*** Provided data ***

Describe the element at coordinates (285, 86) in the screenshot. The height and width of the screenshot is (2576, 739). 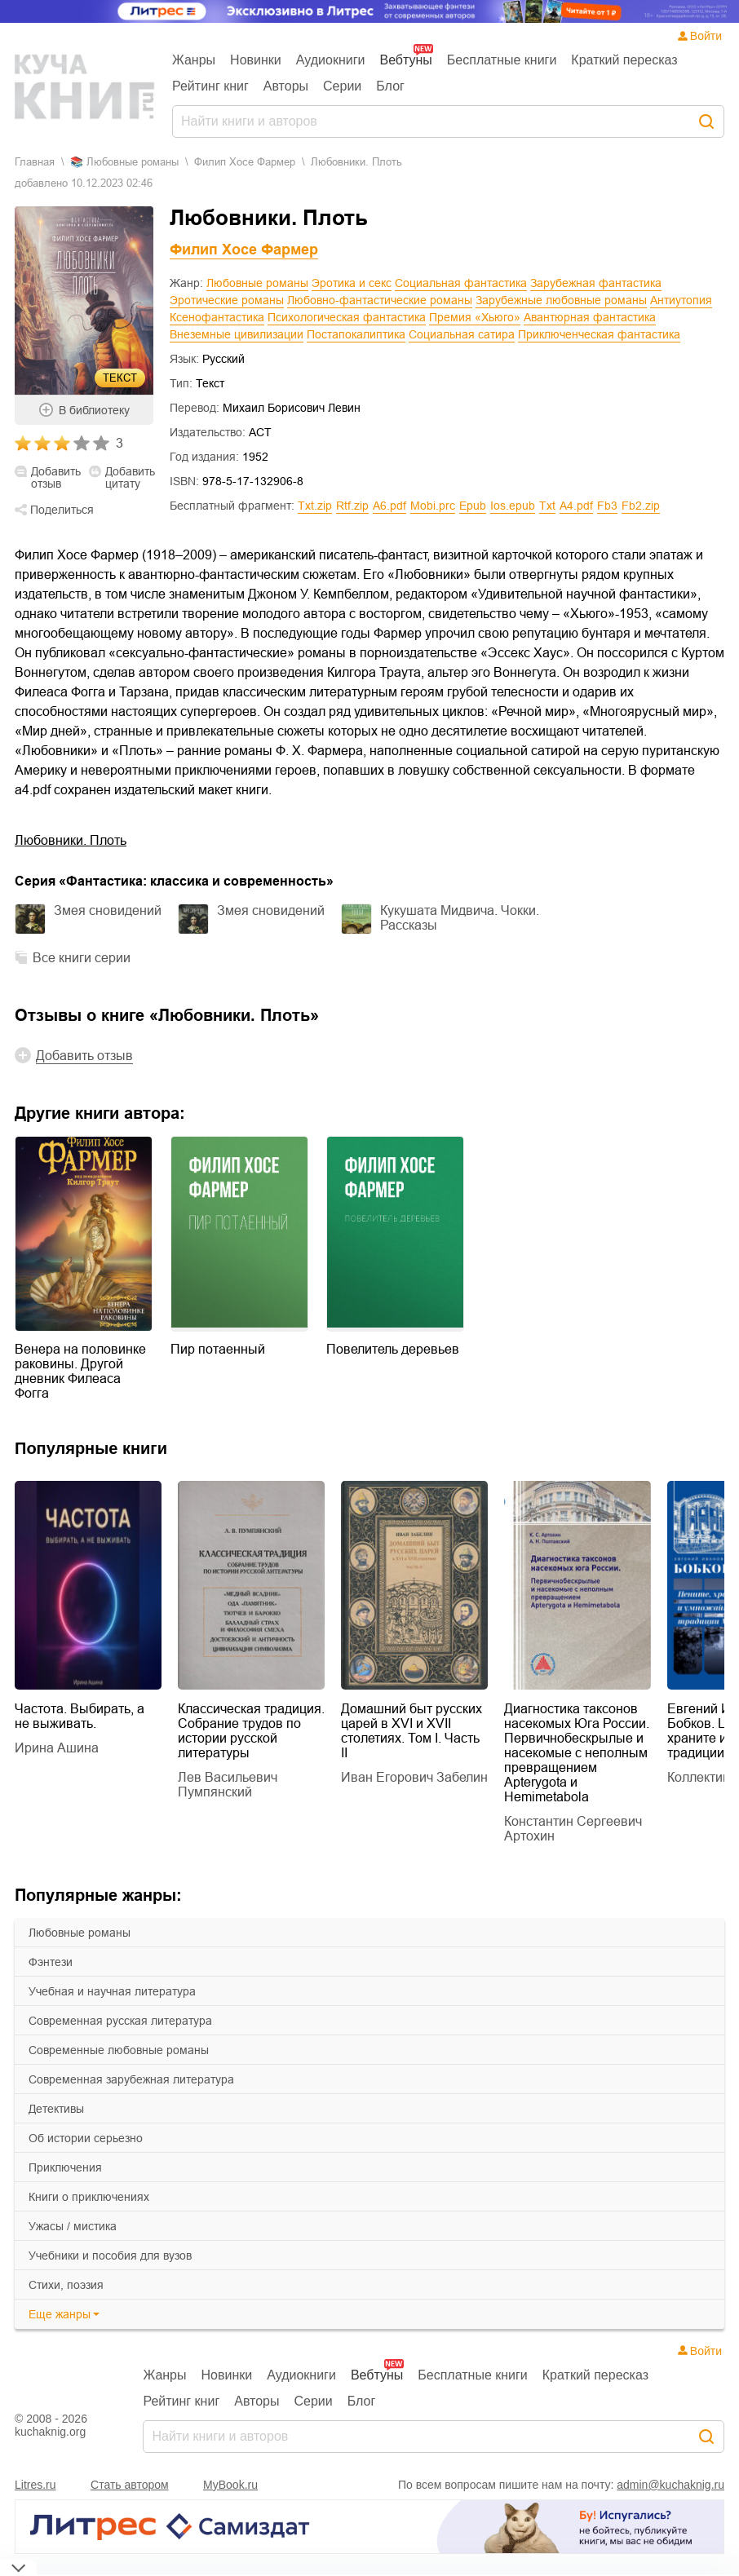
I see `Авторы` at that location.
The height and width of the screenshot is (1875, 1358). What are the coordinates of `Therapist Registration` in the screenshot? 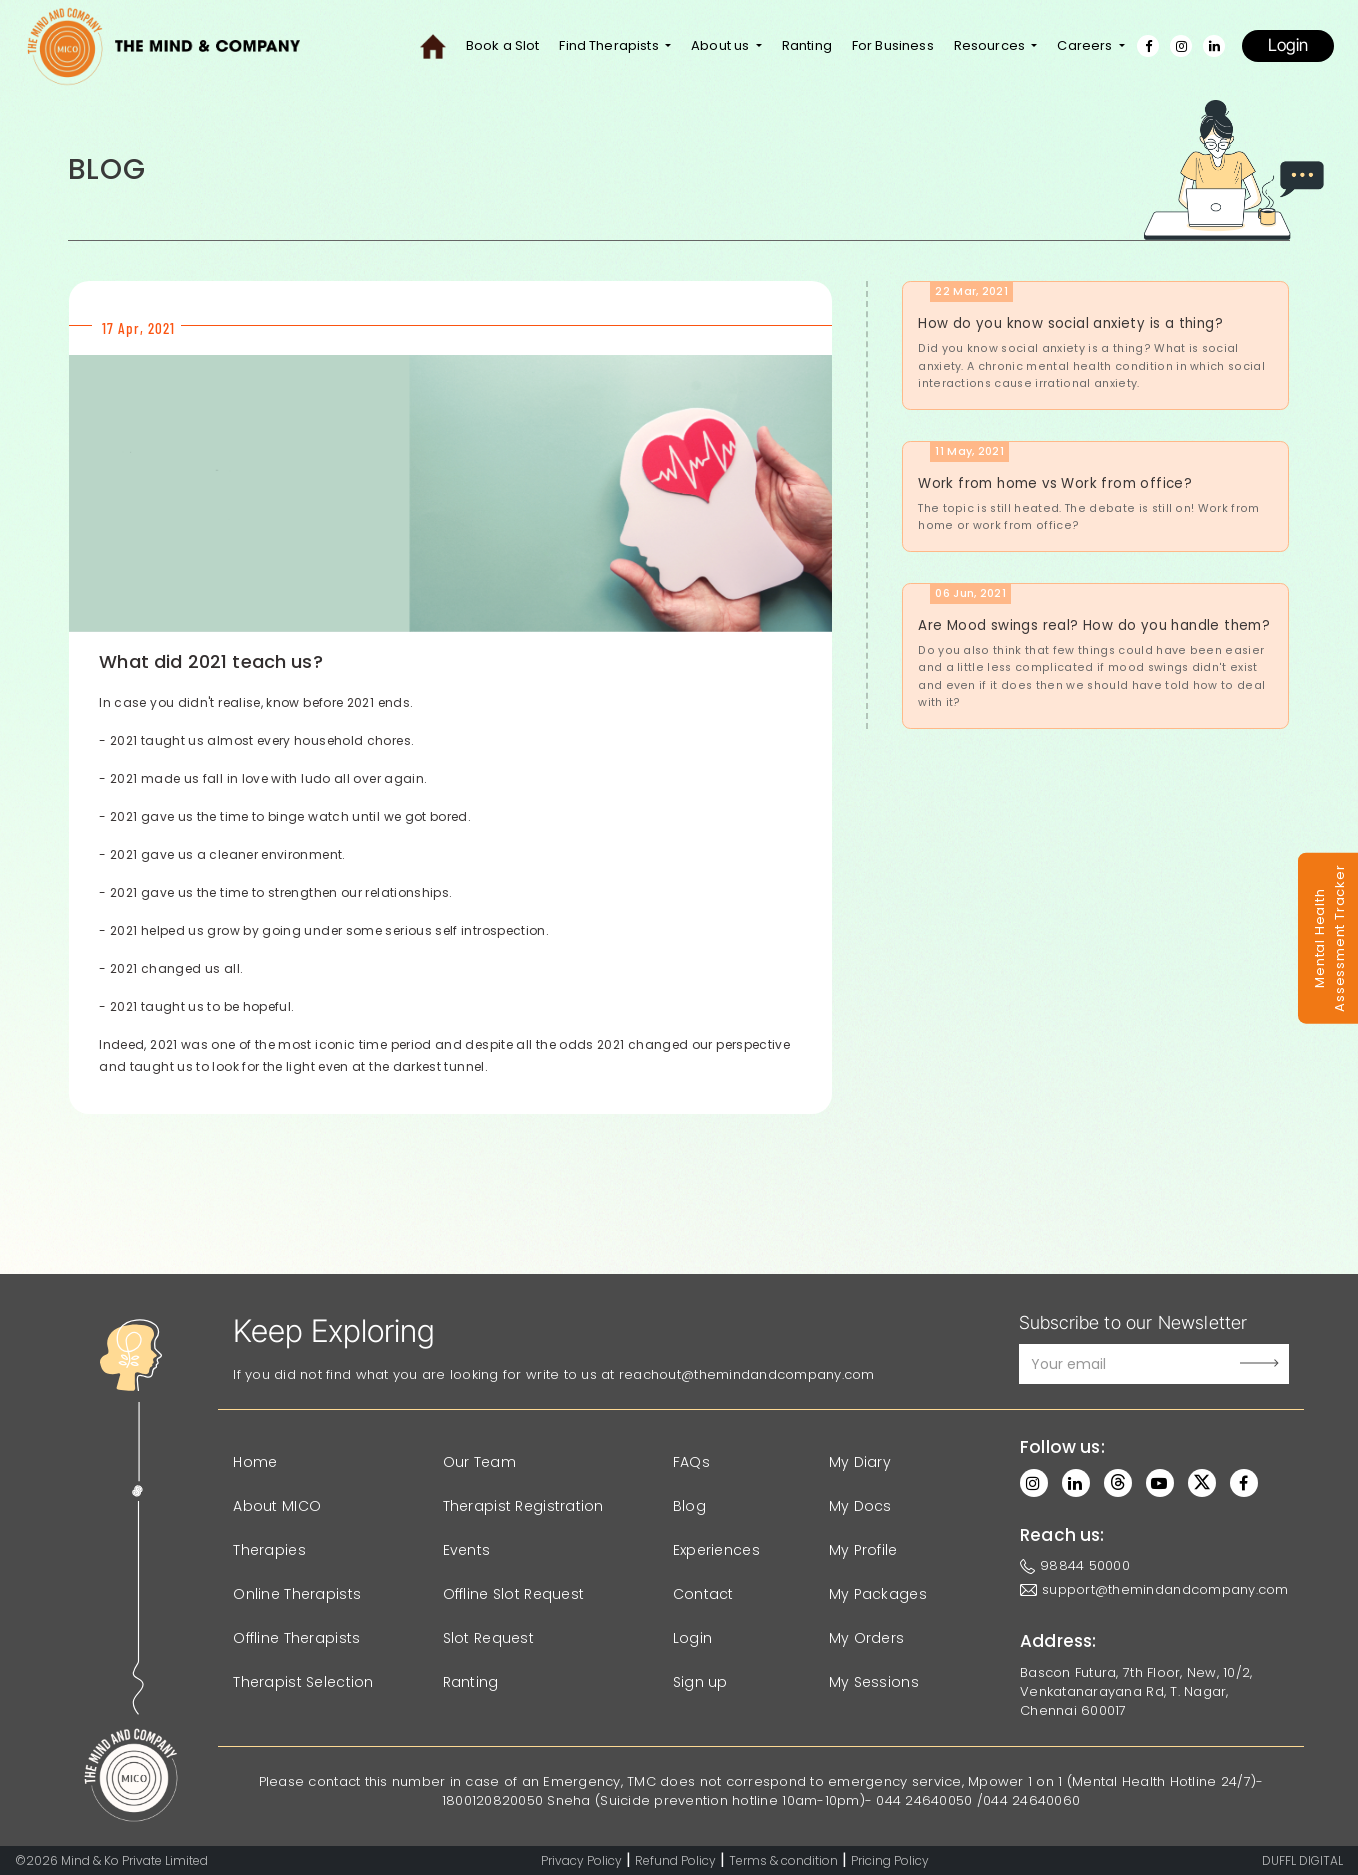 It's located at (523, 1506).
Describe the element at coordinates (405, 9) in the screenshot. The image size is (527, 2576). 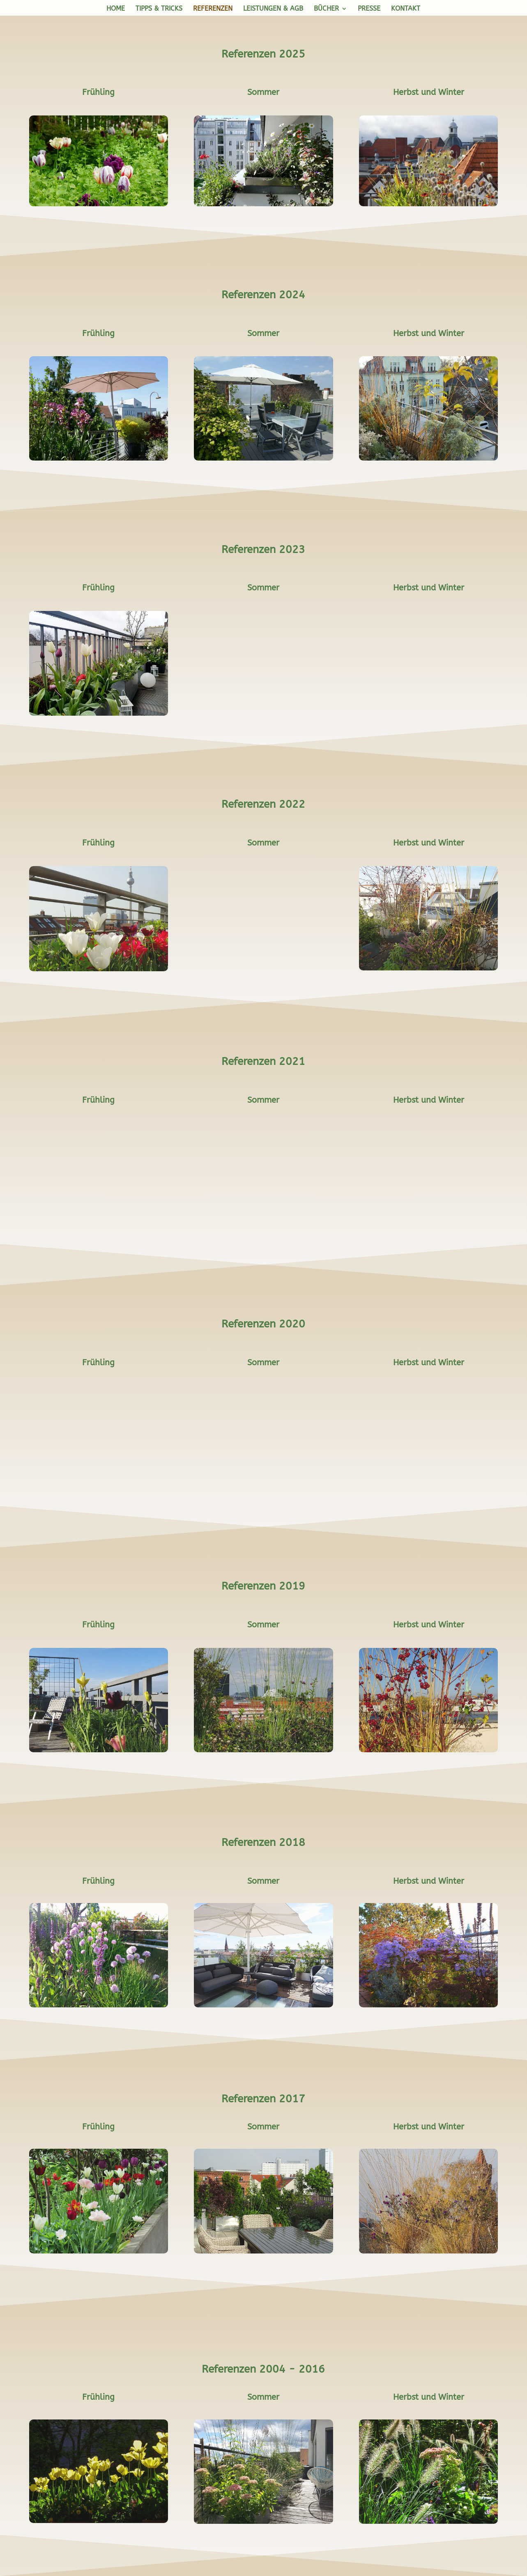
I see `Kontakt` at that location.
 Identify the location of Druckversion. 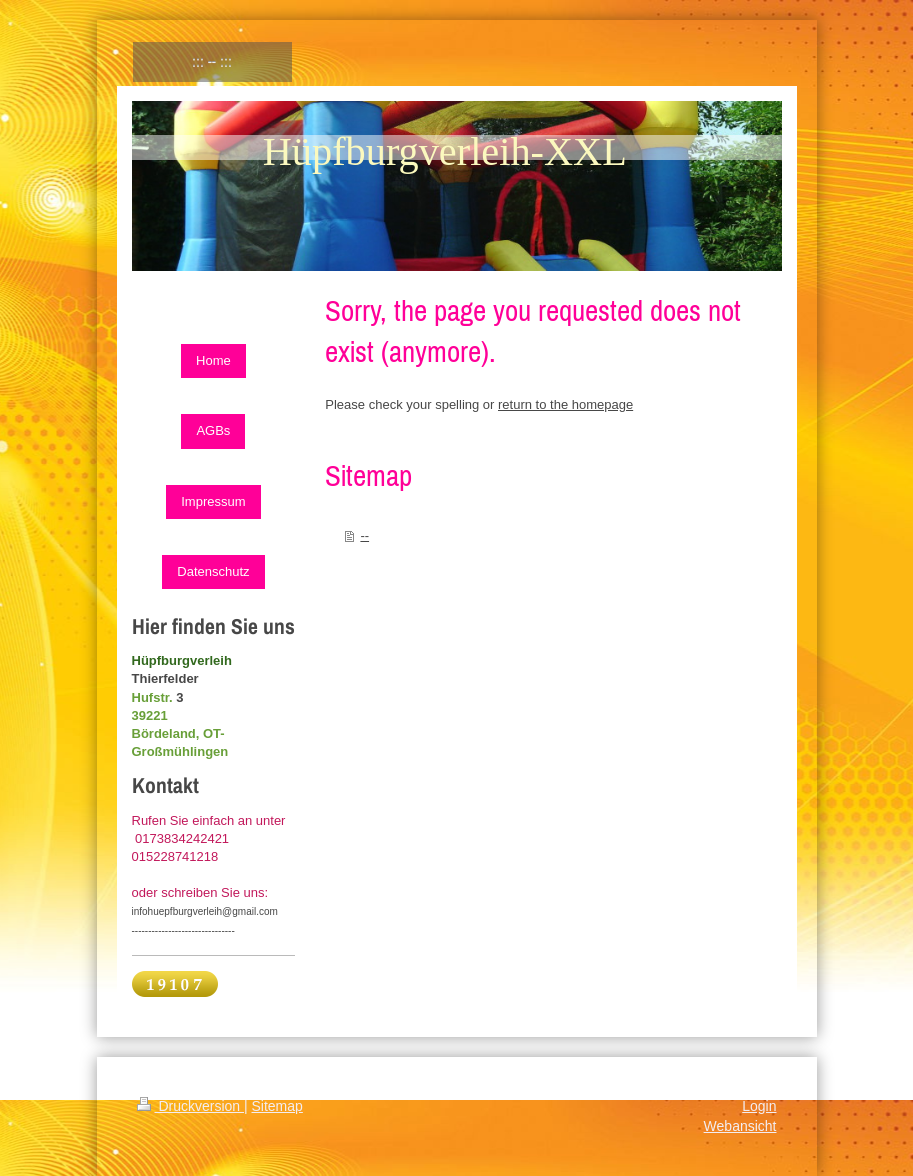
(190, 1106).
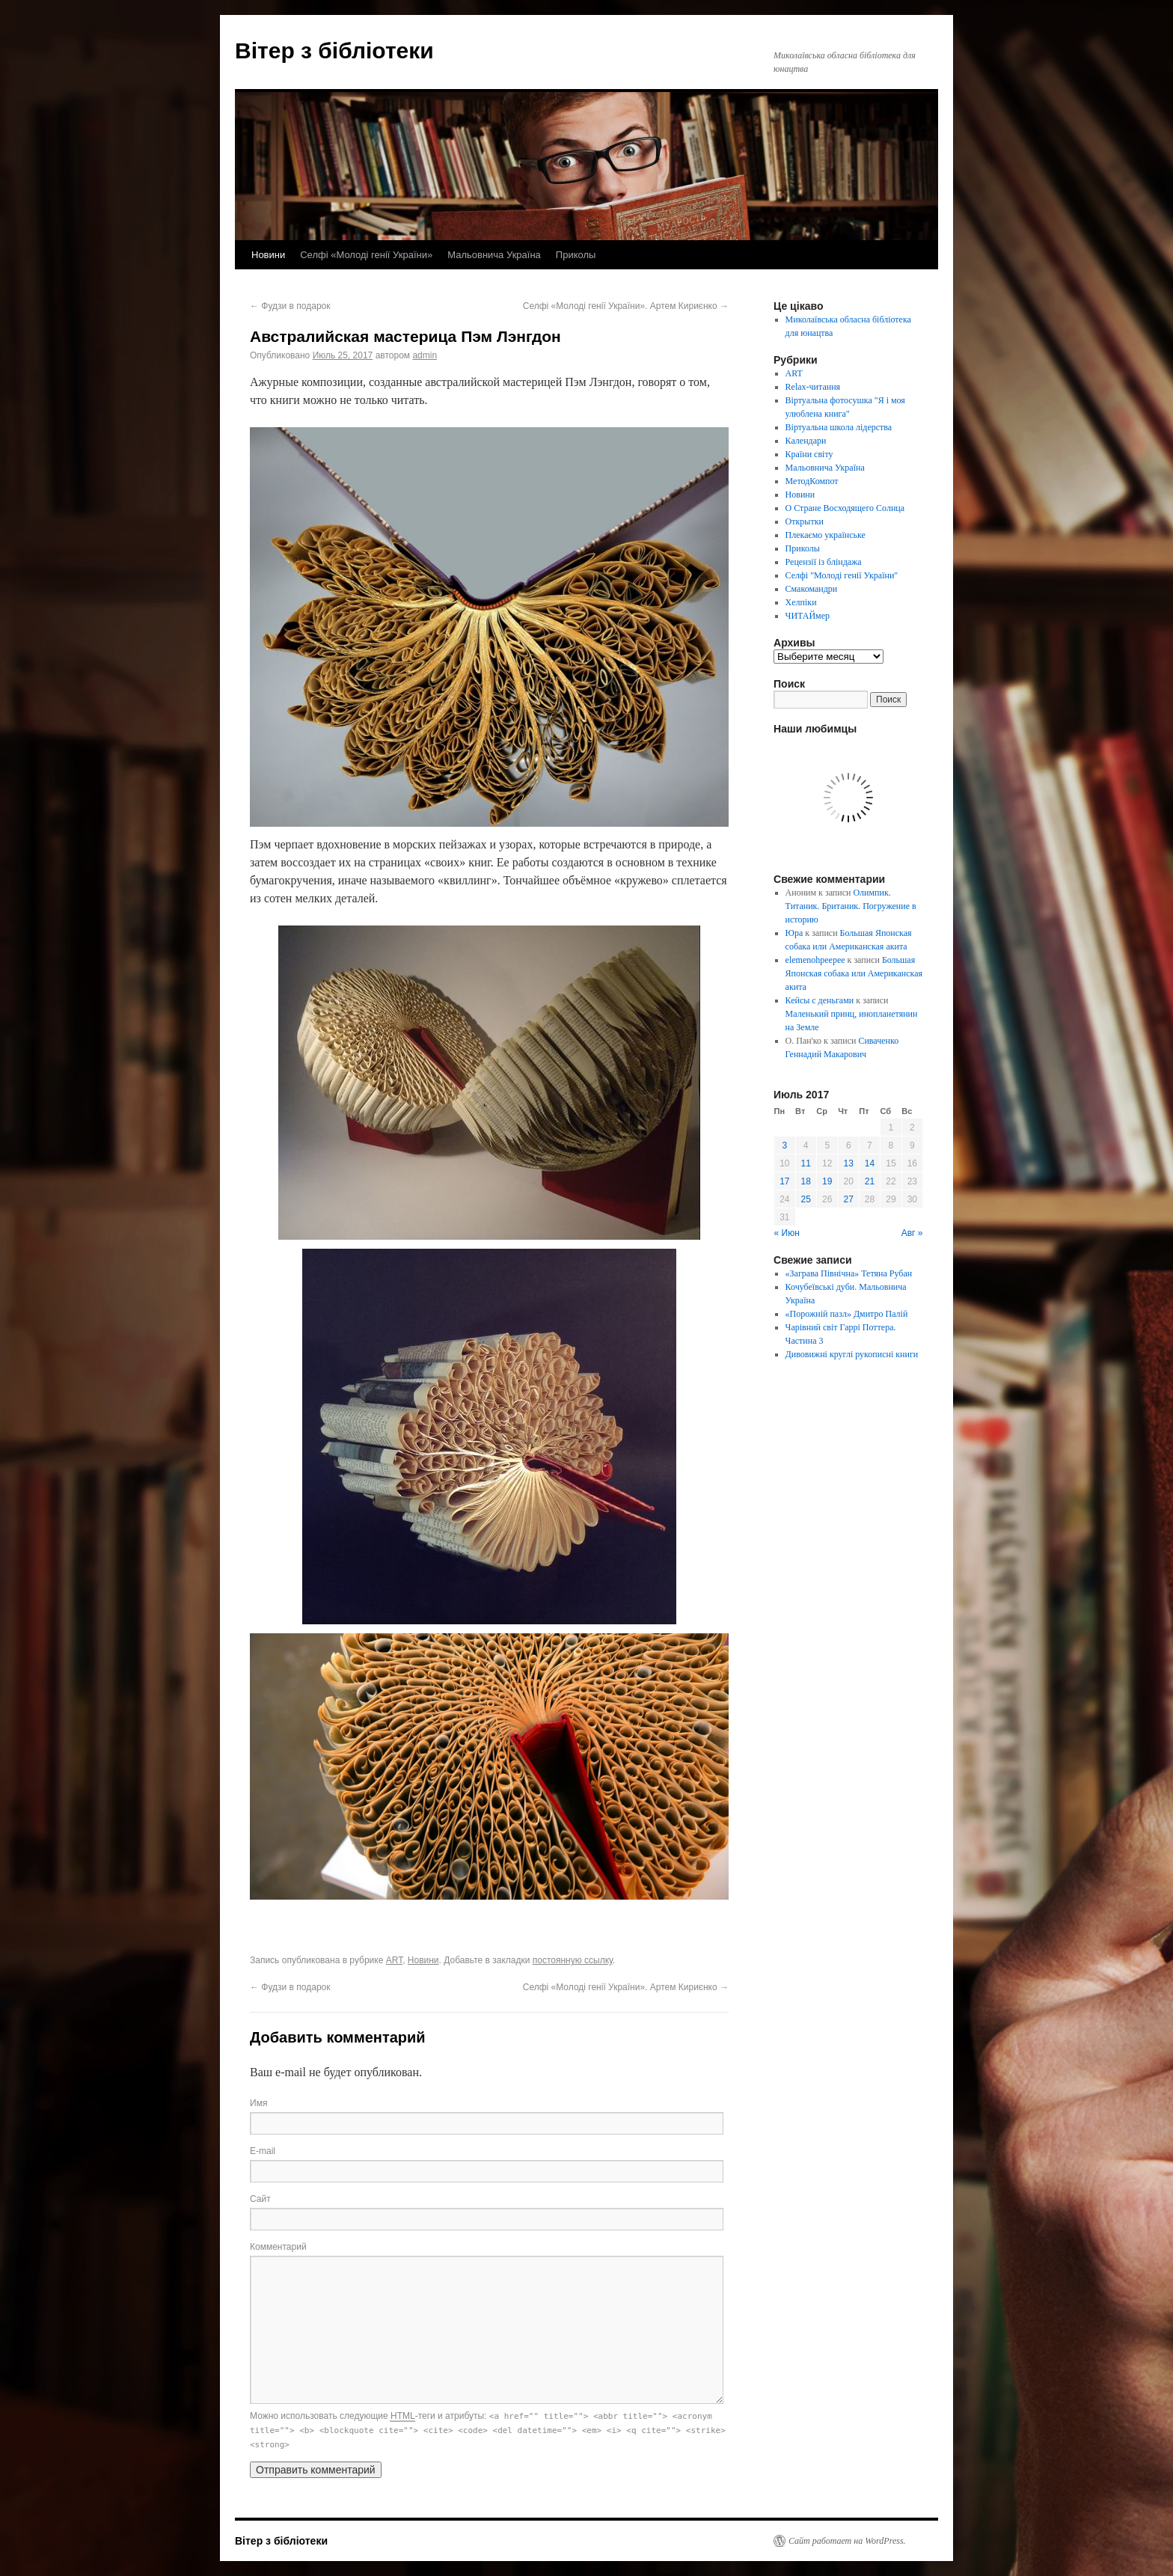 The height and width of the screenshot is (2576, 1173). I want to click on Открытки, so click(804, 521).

*** End of Provided data ***

▶ **What you should do**: Print the lines from the one that contains "Describe the element at coordinates (405, 9)" through the last line of the data, exactly and in full, and no other lines. Pictures are not part of the copy.

▶ **Response**:
Describe the element at coordinates (405, 9) in the screenshot. The image size is (527, 2576). 
I see `Kontakt` at that location.
 Identify the location of Druckversion. 
(190, 1106).
 The height and width of the screenshot is (2576, 1173). I want to click on Открытки, so click(804, 521).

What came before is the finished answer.